Cette « littérature intime » est aussi, bien sûr, l’occasion de se faire une idée de la personnalité de l’auteur. Une personnalité complexe, comme de juste. La profonde humilité de Tolkien frappe dans ses lettres les plus anciennes ; elle tranche avec l’orgueil teinté de lassitude qui caractérise bien davantage les lettres les plus tardives, lesquelles dessinent le portrait d’un auteur sans doute guère commode, prompt à s’agacer de la médiocrité, très exigeant, et volontiers porté sur le « pédantisme », ainsi qu’il le reconnaît lui-même…

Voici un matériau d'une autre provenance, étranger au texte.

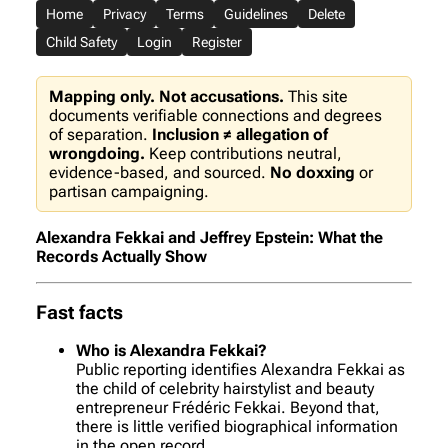
Home
Privacy
Terms
Guidelines
Delete
Child Safety
Login
Register
Mapping only. Not accusations.
This site
documents verifiable connections and degrees
of separation.
Inclusion ≠ allegation of
wrongdoing.
Keep contributions neutral,
evidence-based, and sourced.
No doxxing
or
partisan campaigning.
Alexandra Fekkai and Jeffrey Epstein: What the
Records Actually Show
Fast facts
Who is Alexandra Fekkai?
Public reporting identifies Alexandra Fekkai as
the child of celebrity hairstylist and beauty
entrepreneur Frédéric Fekkai. Beyond that,
there is little verified biographical information
in the open record.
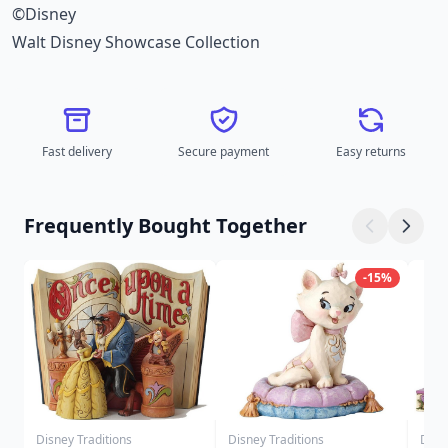
©Disney
Walt Disney Showcase Collection
Fast delivery
Secure payment
Easy returns
Frequently Bought Together
-15%
Disney Traditions
Disney Traditions
Disn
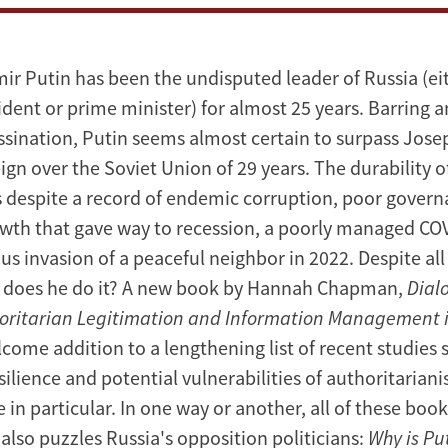
mir Putin has been the undisputed leader of Russia (ei
ident or prime minister) for almost 25 years. Barring a
ssination, Putin seems almost certain to surpass Josep
ign over the Soviet Union of 29 years. The durability o
despite a record of endemic corruption, poor govern
th that gave way to recession, a poorly managed CO
us invasion of a peaceful neighbor in 2022. Despite all 
 does he do it? A new book by Hannah Chapman,
Dial
horitarian Legitimation and Information Management i
lcome addition to a lengthening list of recent studies 
silience and potential vulnerabilities of authoritarian
 in particular. In one way or another, all of these boo
also puzzles Russia's opposition politicians:
Why is Pu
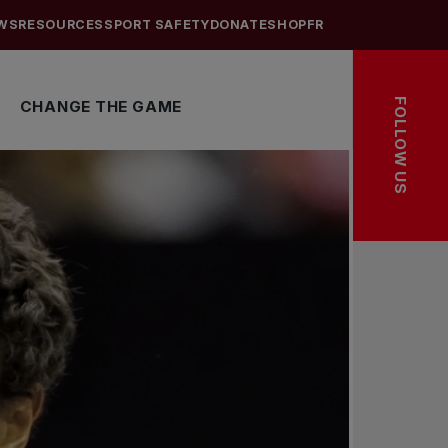
WS
RESOURCES
SPORT SAFETY
DONATE
SHOP
FR
FOLLOW US
CHANGE THE GAME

On trouve par ailleurs de nombreuses lettres permettant d’aborder la pensée de l’auteur, notamment en matière de théologie (Tolkien était fervent catholique, et a écrit de longues lettres sur la question), moins pour ce qui est de la politique (on notera cependant, de la part de cet homme par ailleurs très conservateur, de beaux éclats, comme les superbes lettres concernant la volonté de traduire Bilbo le Hobbit en allemand en 1938, quand l’éditeur eut le malheur de demander à Tolkien s’il était « aryen »… Sa réponse « de philologue » ne laisse certainement pas indifférent !).
Tolkien était rétif à la biographie et à la « déconstruction » des œuvres. Il n’appréciait guère que l’on se livre ainsi à l’étude de sa personne, notamment, pour dénicher les « sources » du « Seigneur des Anneaux », ou déterminer son éventuel contenu allégorique. L’idée d’une édition de ses Lettres l’aurait sans doute laissé sceptique, au mieux… Pourtant, c’est là une mine d’informations pour l’amateur. Si cette édition, pour les raisons mentionnées plus haut, a quelque chose de terriblement frustrant, ce gros volume de correspondance est donc une lecture de choix pour qui s’intéresse à la personnalité du « subcréateur » de la Terre du Milieu, ainsi qu’à la genèse et au « sens » de son œuvre sans pareille.